‘People were screaming, I was very scared’: Cathay Pacific worker recounts horror crash on Hong Kong coach which left five dead and 32 hurt
- Passenger K.K. Lai miraculously escaped with only minor injuries and says he will continue to use the same coach service in future
Passenger K.K. Lai, 54, is a regular on coaches like the one that crashed on Friday, frequently dozing off in his seat on the way to work in the early hours of the morning.
He was violently jolted awake and confronted with scenes of chaos when the coach carrying more than 30 people from Kowloon to the airport ploughed into a stationary taxi in Tsing Yi.
“The bus was still running and hitting things just at the moment I woke up. I was not sure where I was, but I heard a loud rumbling,” he said. “I was worried about whether we were on a bridge and would plunge into the sea.”
Lai works as a driver for Cathay Pacific Airways’ freight and storage services subsidiary HAS. He miraculously escaped serious injury, but five people, including the taxi driver, were killed in the incident. Another 32 were injured.

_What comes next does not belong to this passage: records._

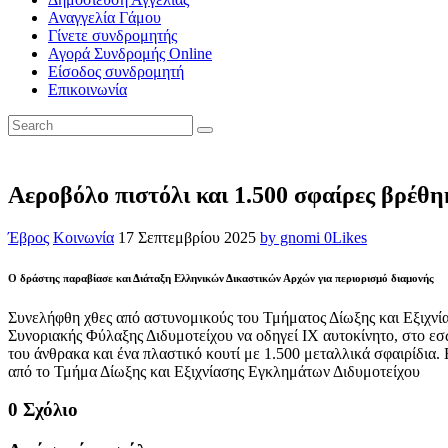
Αναγγελία Γάμου
Γίνετε συνδρομητής
Αγορά Συνδρομής Online
Είσοδος συνδρομητή
Επικοινωνία
Αεροβόλο πιστόλι και 1.500 σφαίρες βρέθ
Έβρος
Κοινωνία
17 Σεπτεμβρίου 2025
by gnomi
0
Likes
Ο δράστης παραβίασε και Διάταξη Ελληνικών Δικαστικών Αρχών για περιορισμό διαμονής
Συνελήφθη χθες από αστυνομικούς του Τμήματος Δίωξης και Εξιχνί
Συνοριακής Φύλαξης Διδυμοτείχου να οδηγεί ΙΧ αυτοκίνητο, στο εσω
του άνθρακα και ένα πλαστικό κουτί με 1.500 μεταλλικά σφαιρίδια
από το Τμήμα Δίωξης και Εξιχνίασης Εγκλημάτων Διδυμοτείχου
0 Σχόλιο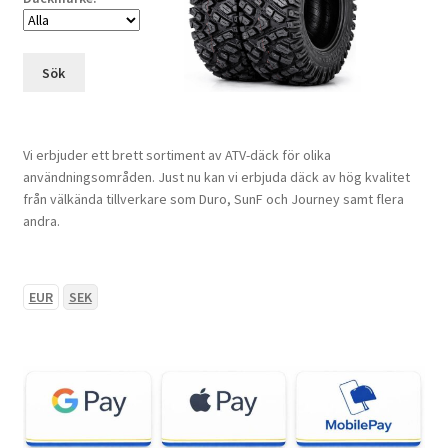
Sök
Vi erbjuder ett brett sortiment av ATV-däck för olika
användningsområden. Just nu kan vi erbjuda däck av hög kvalitet
från välkända tillverkare som Duro, SunF och Journey samt flera
andra.
EUR
SEK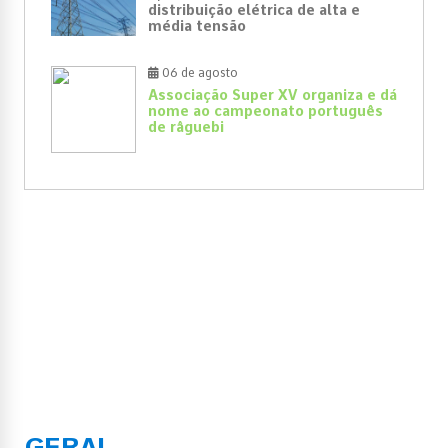
distribuição elétrica de alta e
média tensão
06 de agosto
Associação Super XV organiza e dá
nome ao campeonato português
de râguebi
GERAL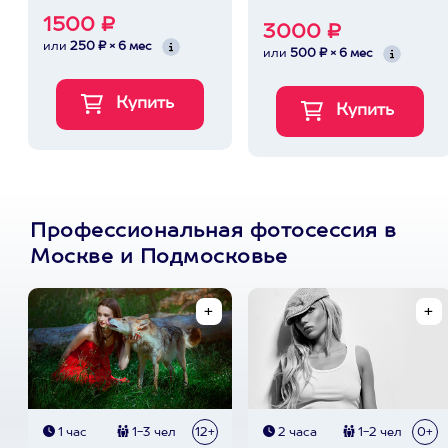
1500 ₽
3000 ₽
или
250 ₽ × 6 мес
или
500 ₽ × 6 мес
Профессиональная фотосессия в
Москве и Подмосковье
1 час
1-3 чел
12+
2 часа
1-2 чел
0+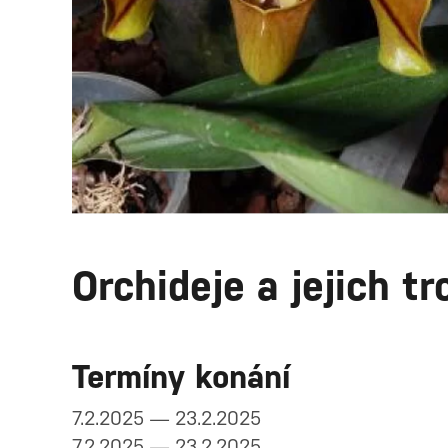
Orchideje a jejich t
Termíny konání
7.2.2025 — 23.2.2025
7.2.2025 — 23.2.2025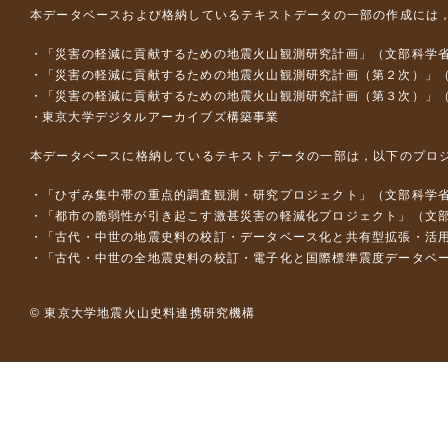
本データベースおよび格納しているテキストデータの一部の作成には
「災害の軽減に貢献するための地震火山観測研究計画」（文部科学
「災害の軽減に貢献するための地震火山観測研究計画（第２次）」
「災害の軽減に貢献するための地震火山観測研究計画（第３次）」
東京大学デジタルアーカイブズ構築事業
本データベースに格納しているテキストデータの一部は，以下のプロ
「ひずみ集中帯の重点的調査観測・研究プロジェクト」（文部科学省
「都市の脆弱性が引き起こす激甚災害の軽減化プロジェクト」（文部
「古代・中世の地震史料の校訂・データベース化と共有型拡張・活用シス
「古代・中世の全地震史料の校訂・電子化と国際標準震度データベース構
© 東京大学地震火山史料連携研究機構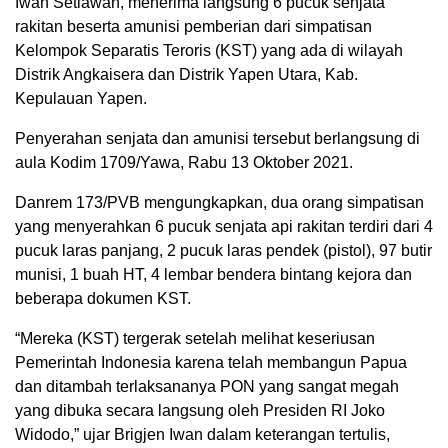
Iwan Setiawan, menerima langsung 6 pucuk senjata
rakitan beserta amunisi pemberian dari simpatisan
Kelompok Separatis Teroris (KST) yang ada di wilayah
Distrik Angkaisera dan Distrik Yapen Utara, Kab.
Kepulauan Yapen.
Penyerahan senjata dan amunisi tersebut berlangsung di
aula Kodim 1709/Yawa, Rabu 13 Oktober 2021.
Danrem 173/PVB mengungkapkan, dua orang simpatisan
yang menyerahkan 6 pucuk senjata api rakitan terdiri dari 4
pucuk laras panjang, 2 pucuk laras pendek (pistol), 97 butir
munisi, 1 buah HT, 4 lembar bendera bintang kejora dan
beberapa dokumen KST.
“Mereka (KST) tergerak setelah melihat keseriusan
Pemerintah Indonesia karena telah membangun Papua
dan ditambah terlaksananya PON yang sangat megah
yang dibuka secara langsung oleh Presiden RI Joko
Widodo,” ujar Brigjen Iwan dalam keterangan tertulis,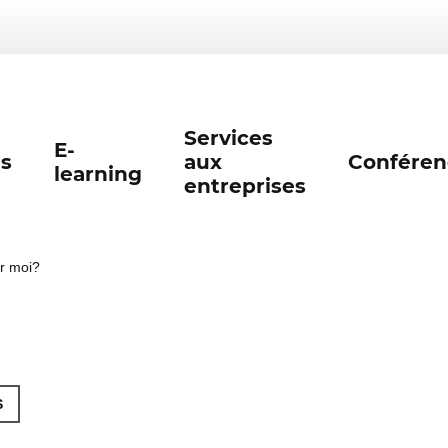
Services
E-
s
aux
Conféren
learning
entreprises
ur moi?
S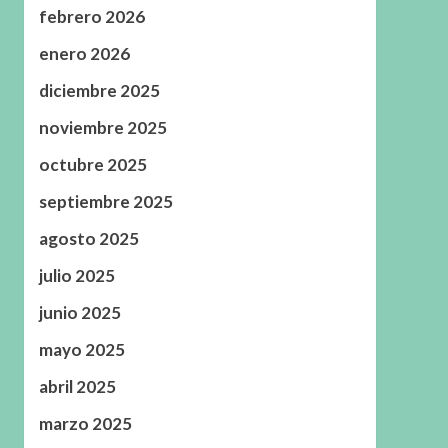
febrero 2026
enero 2026
diciembre 2025
noviembre 2025
octubre 2025
septiembre 2025
agosto 2025
julio 2025
junio 2025
mayo 2025
abril 2025
marzo 2025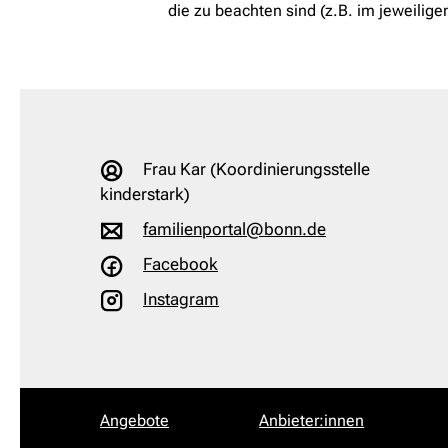
die zu beachten sind (z.B. im jeweiligen
Frau Kar (Koordinierungsstelle
kinderstark)
familienportal@bonn.de
Facebook
Instagram
Angebote
Anbieter:innen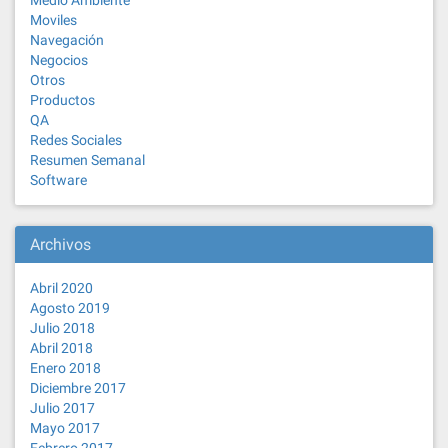
Medio Ambiente
Moviles
Navegación
Negocios
Otros
Productos
QA
Redes Sociales
Resumen Semanal
Software
Archivos
Abril 2020
Agosto 2019
Julio 2018
Abril 2018
Enero 2018
Diciembre 2017
Julio 2017
Mayo 2017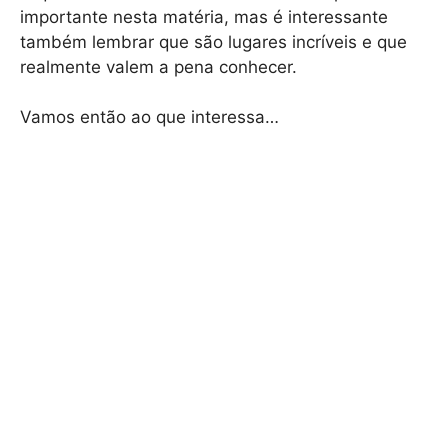
importante nesta matéria, mas é interessante
também lembrar que são lugares incríveis e que
realmente valem a pena conhecer.
Vamos então ao que interessa…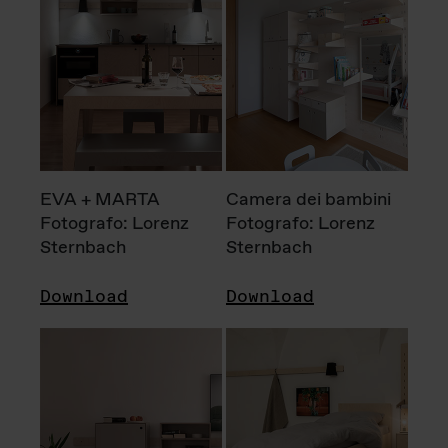
EVA + MARTA
Camera dei bambini
Fotografo: Lorenz
Fotografo: Lorenz
Sternbach
Sternbach
Download
Download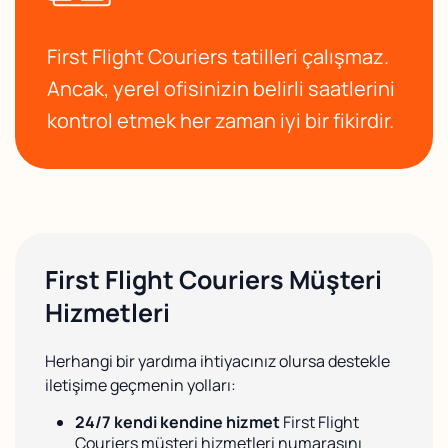
First Flight Couriers tatilleri çalışmaz.
Ancak, yerel ofisinizin belirli saatlerini
kontrol etmek her zaman iyi bir fikirdir.
First Flight Couriers Müşteri
Hizmetleri
Herhangi bir yardıma ihtiyacınız olursa destekle
iletişime geçmenin yolları:
24/7 kendi kendine hizmet
First Flight
Couriers müşteri hizmetleri numarasını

“There was chaos. Some people had fallen on the floor, trapped under seats. Some were screaming. I was very scared,” he said.
“I saw a woman sitting next to a window, bleeding. She was leaning on the glass, eyes closed. But we couldn’t help her much until the paramedics arrived. I dared not move the wounded passengers because I didn’t know where they were injured.”
Coach driver in crash that left five dead and 32 injured had been working 12-hour shifts, Hong Kong police say
Lai had been making Friday’s journey with four colleagues, all of whom survived.
“I was in a window seat on the fifth row from the back. I had my seat belt fastened,” he said.
Lai bruised his knees and lower legs and scratched his right hand trying to grab hold of something as the bus came to a halt. He was later treated at Princess Margaret Hospital in Kwai Chung and discharged.
Despite the close call, he has no plans to find another way to get to work.
“I will have to continue to rely on these coaches,” he said of the HK$30 (US$3.80) service run by Kwoon Chung Bus Group. “The overnight routes operated by Citybus do not often fit my schedule, and it’s difficult to get a seat.”
Lai has been working at the airport for more than three decades, and said his transport options were limited despite improvements over the years.
“They have fewer stops on this coach and you can always get a seat.”